Ankit Satpute* , Andre Greiner-Petter , Noah Gießing , Olaf Teschke, Moritz Schubotz, Akiko Aizawa and Bela Gipp.
*Corresponding Author
This repository contains an aspect-aware content-based research paper recommendation system code and dataset designed specifically for mathematics, where relatedness is often conceptual rather than based on textual similarity or citation overlap. Unlike existing approaches that work well in domains such as computer science or biomedicine, this project addresses the unique challenges of mathematical literature by modeling connections through shared proof techniques, logical implications, and theoretical generalizations. The project introduces GoldRiM and SilverRiM, the first datasets for aspect-aware mathematical paper recommendation, and presents AchGNN, an aspect-conditioned heterogeneous graph neural network that integrates textual semantics, citation networks, and author relationships. Experimental results show that AchGNN consistently outperforms prior recommendation methods across multiple aspects and also generalizes effectively to machine learning literature. The system has been deployed on the MaRDI platform An example document with recommendations to support mathematical research discovery.
This repository includes the complete source code (src), datasets (data), and supplementary materials (material).
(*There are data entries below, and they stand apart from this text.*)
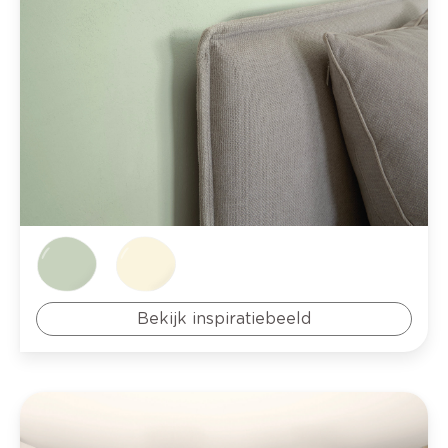
Bekijk inspiratiebeeld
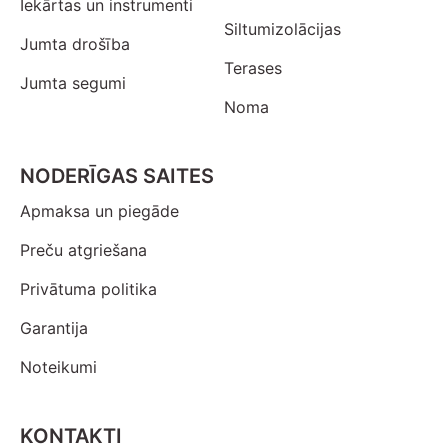
Iekārtas un instrumenti
Siltumizolācijas
Jumta drošība
Terases
Jumta segumi
Noma
NODERĪGAS SAITES
Apmaksa un piegāde
Preču atgriešana
Privātuma politika
Garantija
Noteikumi
KONTAKTI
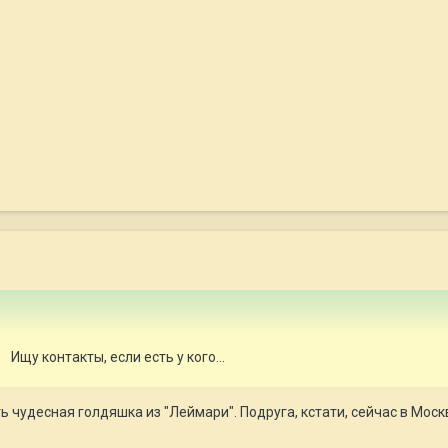
Ищу контакты, если есть у кого...
 чудесная голдяшка из "Леймари". Подруга, кстати, сейчас в Москв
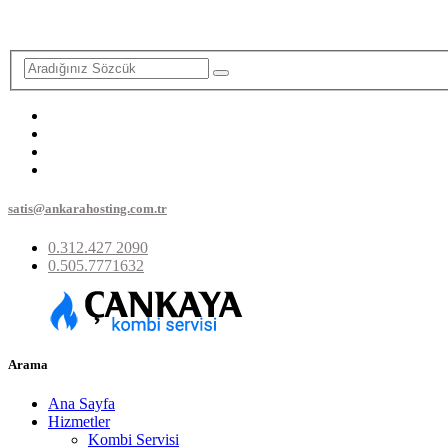
satis@ankarahosting.com.tr
0.312.427 2090
0.505.7771632
Arama
Ana Sayfa
Hizmetler
Kombi Servisi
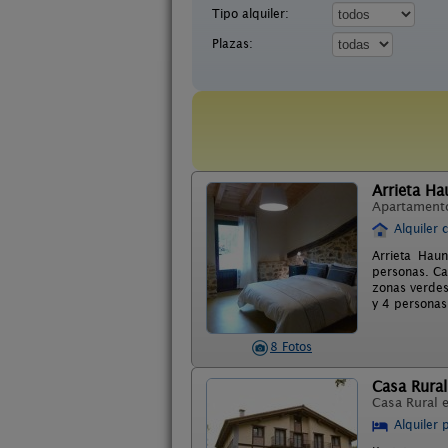
Tipo alquiler:
Plazas:
Arrieta Ha
Apartament
Alquiler 
Arrieta Hau
personas. Ca
zonas verdes
y 4 personas
8 Fotos
Casa Rural
Casa Rural 
Alquiler 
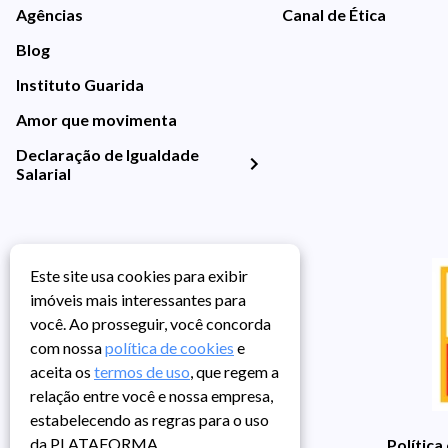
Agências
Canal de Ética
Blog
Instituto Guarida
Amor que movimenta
Declaração de Igualdade
Salarial
Este site usa cookies para exibir
imóveis mais interessantes para
você. Ao prosseguir, você concorda
com nossa
política de cookies
e
aceita os
termos de uso
, que regem a
relação entre você e nossa empresa,
estabelecendo as regras para o uso
da PLATAFORMA.
Política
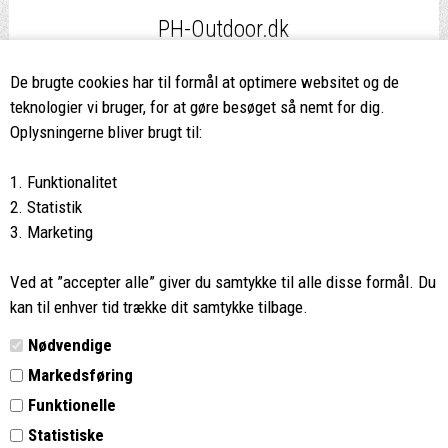
PH-Outdoor.dk
Fri fragt
ved køb over 499,-*
De brugte cookies har til formål at optimere websitet og de
teknologier vi bruger, for at gøre besøget så nemt for dig.
8662 2113
Oplysningerne bliver brugt til:
Ring hvis du har spørgsmål
1. Funktionalitet
eller ikke fandt det du søgte
2. Statistik
3. Marketing
Butikken i Viborg
har kæmpe udvalg og egen outlet
Ved at ”accepter alle” giver du samtykke til alle disse formål. Du
Vi glæder os til at se dig
kan til enhver tid trække dit samtykke tilbage.
Nødvendige
Din rygsæk
Markedsføring
Funktionelle
Kontakt
Statistiske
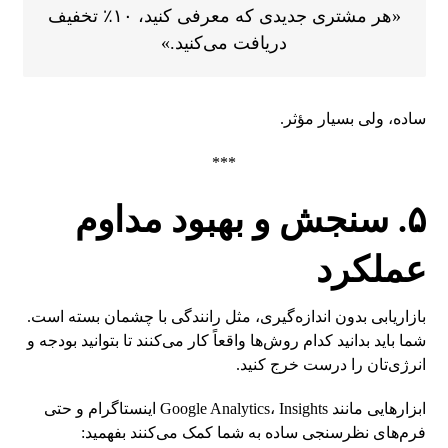
«هر مشتری جدیدی که معرفی کنید، ۱۰٪ تخفیف
دریافت می‌کنید.»
ساده، ولی بسیار مؤثر.
***
۵. سنجش و بهبود مداوم
عملکرد
بازاریابی بدون اندازه‌گیری، مثل رانندگی با چشمان بسته است.
شما باید بدانید کدام روش‌ها واقعاً کار می‌کنند تا بتوانید بودجه و
انرژی‌تان را درست خرج کنید.
ابزارهایی مانند Google Analytics، Insights اینستاگرام و حتی
فرم‌های نظرسنجی ساده به شما کمک می‌کنند بفهمید:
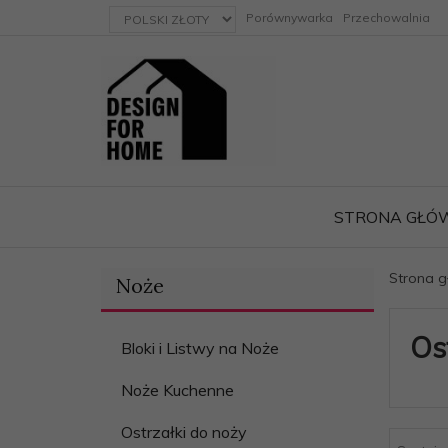
currency_h
Porównywarka
Przechowalnia
STRONA GŁÓ
Strona 
Noże
ację
Os
Bloki i Listwy na Noże
Noże Kuchenne
Ostrzałki do noży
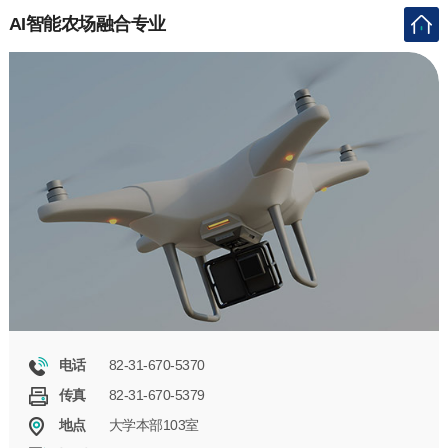
AI智能农场融合专业
82-31-670-5370
电话
82-31-670-5379
传真
大学本部103室
地点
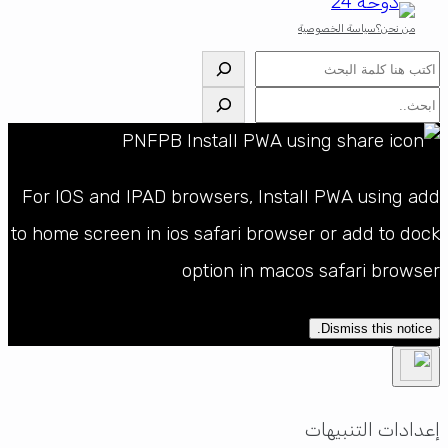
من نحن؟
سياسة الخصوصية
البحث
البحث
For IOS and IPAD browsers, Install PWA using add
to home screen in ios safari browser or add to dock
option in macos safari browser
Dismiss this notice.
إعدادات التنبيهات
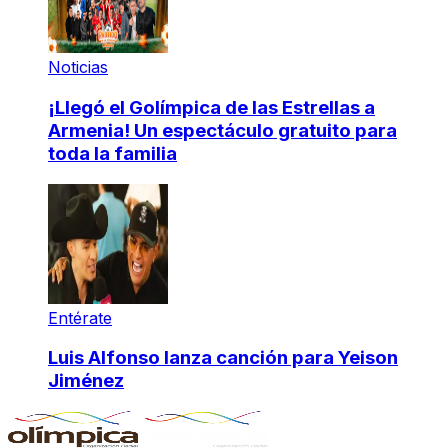
Noticias
¡Llegó el Golímpica de las Estrellas a
Armenia! Un espectáculo gratuito para
toda la familia
Entérate
Luis Alfonso lanza canción para Yeison
Jiménez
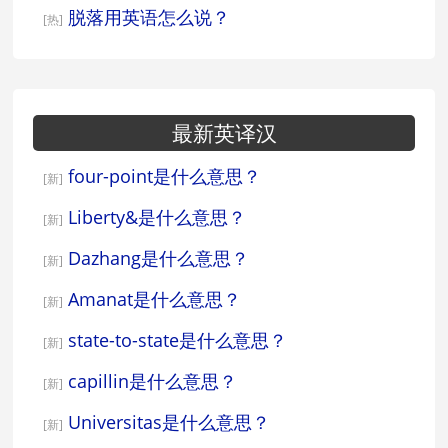
脱落用英语怎么说？
[热]
最新英译汉
four-point是什么意思？
[新]
Liberty&是什么意思？
[新]
Dazhang是什么意思？
[新]
Amanat是什么意思？
[新]
state-to-state是什么意思？
[新]
capillin是什么意思？
[新]
Universitas是什么意思？
[新]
This repository includes scripts to obtain and prepare the two datasets:
- SilverRiM: Automatically generated aspect-aware recommendations
- GoldRiM: Gold standard manually curated recommendations
See data/README.md for detailed setup instructions and dataset descriptions.
We offer supplementary materials in (material), such as a summary table of existing CbRPR datasets, alternative visualizations of the results, definitions of aspect labels, and additional plots.
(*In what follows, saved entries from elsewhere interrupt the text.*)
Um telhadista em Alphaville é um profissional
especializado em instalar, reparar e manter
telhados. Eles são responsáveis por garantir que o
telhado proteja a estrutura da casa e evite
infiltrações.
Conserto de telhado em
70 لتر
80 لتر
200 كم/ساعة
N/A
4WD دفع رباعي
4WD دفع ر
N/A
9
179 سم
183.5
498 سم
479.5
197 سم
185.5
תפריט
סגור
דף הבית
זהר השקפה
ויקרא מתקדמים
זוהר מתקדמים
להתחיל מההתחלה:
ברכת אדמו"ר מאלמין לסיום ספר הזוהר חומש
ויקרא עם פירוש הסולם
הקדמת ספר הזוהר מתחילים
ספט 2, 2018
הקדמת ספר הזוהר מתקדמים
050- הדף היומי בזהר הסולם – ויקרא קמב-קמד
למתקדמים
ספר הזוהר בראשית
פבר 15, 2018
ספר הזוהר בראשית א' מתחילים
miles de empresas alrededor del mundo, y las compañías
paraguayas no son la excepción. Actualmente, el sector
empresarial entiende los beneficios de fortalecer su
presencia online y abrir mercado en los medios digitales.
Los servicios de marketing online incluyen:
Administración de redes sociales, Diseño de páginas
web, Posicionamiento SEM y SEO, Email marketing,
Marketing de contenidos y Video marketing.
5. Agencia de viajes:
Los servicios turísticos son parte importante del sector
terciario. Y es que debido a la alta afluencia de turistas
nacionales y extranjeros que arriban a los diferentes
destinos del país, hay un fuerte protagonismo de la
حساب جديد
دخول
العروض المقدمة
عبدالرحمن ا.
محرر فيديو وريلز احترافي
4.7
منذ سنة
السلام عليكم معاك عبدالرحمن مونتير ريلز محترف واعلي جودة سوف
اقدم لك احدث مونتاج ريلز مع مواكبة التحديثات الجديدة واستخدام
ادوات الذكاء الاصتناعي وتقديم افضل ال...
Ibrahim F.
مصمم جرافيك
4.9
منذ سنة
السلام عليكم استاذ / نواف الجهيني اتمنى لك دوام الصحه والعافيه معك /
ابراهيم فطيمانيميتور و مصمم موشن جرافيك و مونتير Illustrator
All source code is available in src. Any experiments, scripts, or other attempts to reproduce the data require to load the python virtual environment below.
python -m venv venv
source venv/bin/activate # On Windows: venv\Scripts\activate
pip install -r requirements.txtAll results from the paper can be reproduced using the scripts below:
| Figure/Table | Script | Description |
|---|---|---|
| Figure 3 | python src/data_stats/n_gram_overlap.py |
N-gram overlap analysis |
| Figure 4 | python src/data_stats/cosScores_overlap.py |
Cosine similarity scores (pre-computed; run src/eval/createIndexes.py for fresh scores) |
| Table 1 | python src/data_stats/print_data_stats.py |
Dataset statistics (requires loaded dataframes from data/) |
| Table 2 | bash src/get_eval_goldRiM_silverRiM.sh |
GoldRiM vs SilverRiM evaluation |
| Table 3 | bash src/get_eval_pwc.sh |
Papers with Code evaluation |
| Figures 7–8 | bash src/ablation_.sh |
Ablation study results |
If you're using or referring to our paper in your research or applications, please cite using this BibTeX:
@inproceedings{Satpute2026,
title = {Aspect-Aware Content-Based Recommendations for Mathematical Research Papers},
author = {Satpute, Ankit and Greiner-Petter, Andre and Giessing, Noah and Teschke, Olaf and Schubotz, Moritz and Aizawa, Akiko and Gipp, Bela},
year = 2026,
month = {July.},
booktitle = {Proceedings of 49th International ACM SIGIR Conference on Research and Development in Information Retrieval (SIGIR ’26)},
publisher = {ACM},
address = {Melbourne | Naarm, Australia},
topic = {rec}
}CC-BY-SA 4.0. The dataset includes non-copyrighted bibliographic metadata and reference data derived from I4OSC (CC0).